“Like all great travelers, I have seen more than I remember, and remember more than I have seen.” – Benjamin Disraeli
Happy Chinese New Year!
As my time in Taiwan draws to a close, I was excited to be able to remain on the island for the second new year, the lunar new year. The Chinese New Year is in many ways a larger celebration than the new year that the whole world celebrates–which, if you ask me, is as it should be. Though the Taiwanese people still familiarize themselves with both calendars, being among people of Chinese heritage who celebrate a new year like this as a cultural tradition deeply engrained into society means a lot more than simply dropping a glass ball or shooting fireworks off of Taipei 101 ever can. Maybe its the sense of community that comes from the immense number of traditions that nearly all Taiwanese adhere to, thereby contributing to the focus on the group over the individual. Whatever the cause, it seems that there is more unity in the Chinese New Year celebrations than in the Western one–the power of tradition.
But first, a history (or mythology) lesson, since I am a student of history:
“According to tales and legends, the beginning of Chinese New Year started with the fight against a mythical beast called the Nian (Chinese: 年; pinyin: nián). Nian would come on the first day of New Year to devour livestock, crops, and even villagers, especially children. To protect themselves, the villagers would put food in front of their doors at the beginning of every year. It was believed that after the Nian ate the food they prepared, it wouldn’t attack any more people. One time, people saw that the Nian was scared away by a little child wearing red. The villagers then understood that the Nian was afraid of the colour red. Hence, every time when the New Year was about to come, the villagers would hang red lanterns and red spring scrolls on windows and doors. People also used firecrackers to frighten away the Nian. From then on, Nian never came to the village again.”
Coming from the ever-so accurate Wikipedia:
And another rendition:
“The origin of the Lunar New Year Festival can be traced back thousands of years, involving a series of colorful legends and traditions. One of the most famous legends is Nian, an extremely cruel and ferocious beast that the ancients believed would devour people on New Year’s Eve. To keep Nian away, red-paper couplets are pasted on doors, torches are lit, and firecrackers are set off throughout the night, because Nian is said to fear the color red, the light of fire, and loud noises. Early the next morning, as feelings of triumph and renewal fill the air at successfully keeping Nian away for another year, the most popular greeting heard is “gong xi fa cai”, or “congratulations.””

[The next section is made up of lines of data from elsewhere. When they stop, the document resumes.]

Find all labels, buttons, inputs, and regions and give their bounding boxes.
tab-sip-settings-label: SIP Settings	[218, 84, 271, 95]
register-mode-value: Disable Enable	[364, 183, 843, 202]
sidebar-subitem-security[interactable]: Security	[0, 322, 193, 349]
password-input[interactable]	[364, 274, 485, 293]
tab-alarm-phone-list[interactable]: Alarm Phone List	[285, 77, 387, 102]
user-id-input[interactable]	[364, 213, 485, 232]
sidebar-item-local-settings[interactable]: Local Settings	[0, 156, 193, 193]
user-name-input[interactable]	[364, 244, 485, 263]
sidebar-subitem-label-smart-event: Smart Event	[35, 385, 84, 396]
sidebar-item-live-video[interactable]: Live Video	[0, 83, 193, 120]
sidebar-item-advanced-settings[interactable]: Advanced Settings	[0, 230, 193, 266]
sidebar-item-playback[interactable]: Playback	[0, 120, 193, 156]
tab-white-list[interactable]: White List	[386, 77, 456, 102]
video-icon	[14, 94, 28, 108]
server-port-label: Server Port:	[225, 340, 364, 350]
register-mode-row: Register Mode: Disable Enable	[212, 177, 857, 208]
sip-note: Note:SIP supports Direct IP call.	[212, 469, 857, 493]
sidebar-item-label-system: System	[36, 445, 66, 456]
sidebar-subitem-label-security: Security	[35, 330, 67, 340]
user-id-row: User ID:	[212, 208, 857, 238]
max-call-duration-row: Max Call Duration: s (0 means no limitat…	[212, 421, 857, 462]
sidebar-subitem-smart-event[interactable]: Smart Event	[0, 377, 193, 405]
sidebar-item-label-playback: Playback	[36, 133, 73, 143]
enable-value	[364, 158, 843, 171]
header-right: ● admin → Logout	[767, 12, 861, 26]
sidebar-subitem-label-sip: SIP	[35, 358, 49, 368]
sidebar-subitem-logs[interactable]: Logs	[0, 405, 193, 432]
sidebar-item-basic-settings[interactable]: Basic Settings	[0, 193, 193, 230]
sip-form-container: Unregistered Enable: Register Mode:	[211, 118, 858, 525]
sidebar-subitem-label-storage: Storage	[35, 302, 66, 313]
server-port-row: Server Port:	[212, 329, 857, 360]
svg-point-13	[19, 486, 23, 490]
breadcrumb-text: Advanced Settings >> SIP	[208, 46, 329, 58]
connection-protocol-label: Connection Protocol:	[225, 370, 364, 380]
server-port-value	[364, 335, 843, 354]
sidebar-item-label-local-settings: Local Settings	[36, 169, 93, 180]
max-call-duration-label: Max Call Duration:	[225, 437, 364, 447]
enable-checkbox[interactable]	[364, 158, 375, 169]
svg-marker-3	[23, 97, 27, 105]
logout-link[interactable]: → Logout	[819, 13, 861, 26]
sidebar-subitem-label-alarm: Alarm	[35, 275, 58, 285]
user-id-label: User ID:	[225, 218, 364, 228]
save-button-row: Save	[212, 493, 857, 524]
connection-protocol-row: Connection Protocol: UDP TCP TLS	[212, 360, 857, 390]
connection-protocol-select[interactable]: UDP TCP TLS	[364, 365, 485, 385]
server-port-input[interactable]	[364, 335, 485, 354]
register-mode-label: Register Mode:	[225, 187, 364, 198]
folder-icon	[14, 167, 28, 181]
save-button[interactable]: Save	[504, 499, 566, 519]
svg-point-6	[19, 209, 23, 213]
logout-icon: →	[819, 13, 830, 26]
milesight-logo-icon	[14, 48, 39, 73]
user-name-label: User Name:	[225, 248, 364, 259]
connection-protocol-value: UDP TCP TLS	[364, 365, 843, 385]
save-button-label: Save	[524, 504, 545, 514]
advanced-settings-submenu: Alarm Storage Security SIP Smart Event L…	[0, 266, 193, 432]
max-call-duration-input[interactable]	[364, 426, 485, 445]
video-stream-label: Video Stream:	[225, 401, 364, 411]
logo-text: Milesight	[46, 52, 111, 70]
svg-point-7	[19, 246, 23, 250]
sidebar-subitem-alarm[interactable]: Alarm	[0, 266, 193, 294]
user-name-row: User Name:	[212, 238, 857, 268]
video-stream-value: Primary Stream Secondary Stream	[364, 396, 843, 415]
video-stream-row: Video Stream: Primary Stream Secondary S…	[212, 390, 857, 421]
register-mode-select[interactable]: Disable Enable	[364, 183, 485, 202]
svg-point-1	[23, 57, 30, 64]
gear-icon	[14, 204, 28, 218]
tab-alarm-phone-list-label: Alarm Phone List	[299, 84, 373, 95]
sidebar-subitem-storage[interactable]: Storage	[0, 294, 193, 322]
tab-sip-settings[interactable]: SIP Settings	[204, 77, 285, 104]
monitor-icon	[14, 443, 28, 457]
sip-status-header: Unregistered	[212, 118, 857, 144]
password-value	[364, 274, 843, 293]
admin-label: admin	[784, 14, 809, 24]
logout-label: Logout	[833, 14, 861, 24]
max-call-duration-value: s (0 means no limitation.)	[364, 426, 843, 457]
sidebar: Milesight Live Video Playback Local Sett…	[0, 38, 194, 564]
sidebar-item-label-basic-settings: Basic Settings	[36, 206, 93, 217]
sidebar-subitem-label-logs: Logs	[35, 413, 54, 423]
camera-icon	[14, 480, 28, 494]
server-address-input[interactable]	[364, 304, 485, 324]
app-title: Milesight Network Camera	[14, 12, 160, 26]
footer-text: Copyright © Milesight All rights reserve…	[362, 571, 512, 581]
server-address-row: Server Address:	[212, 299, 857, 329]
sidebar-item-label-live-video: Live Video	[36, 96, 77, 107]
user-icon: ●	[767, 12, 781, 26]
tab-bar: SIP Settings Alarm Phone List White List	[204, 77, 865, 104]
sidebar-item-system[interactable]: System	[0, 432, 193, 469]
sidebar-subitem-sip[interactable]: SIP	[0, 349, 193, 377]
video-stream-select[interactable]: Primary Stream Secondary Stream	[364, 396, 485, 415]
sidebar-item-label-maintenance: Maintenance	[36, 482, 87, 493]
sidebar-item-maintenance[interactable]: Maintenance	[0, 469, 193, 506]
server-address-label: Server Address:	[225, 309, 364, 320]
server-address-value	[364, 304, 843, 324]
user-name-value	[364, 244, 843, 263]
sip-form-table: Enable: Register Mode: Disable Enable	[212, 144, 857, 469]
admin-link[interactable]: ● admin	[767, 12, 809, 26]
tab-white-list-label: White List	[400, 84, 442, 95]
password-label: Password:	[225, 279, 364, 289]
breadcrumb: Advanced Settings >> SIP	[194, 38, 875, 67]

However it started, and whatever the validity of the myths, many of these things are still done. It is always cool to be able to see some of them, particularly fireworks. I’m sure the fireworks displays were more spectacular in the large cities, but we got a decent show where we were:
Probably one of the funniest parts about this Chinese New Year was the “modern art” exhibit that was set up in an empty field nearby. Though we were hoping for something a little more extravagant, we did get some photo-worthy pieces. Bear in mind that this is the Chinese Year of the Rabbit:
And that hopefully gives you a small taste of my Chinese New Year!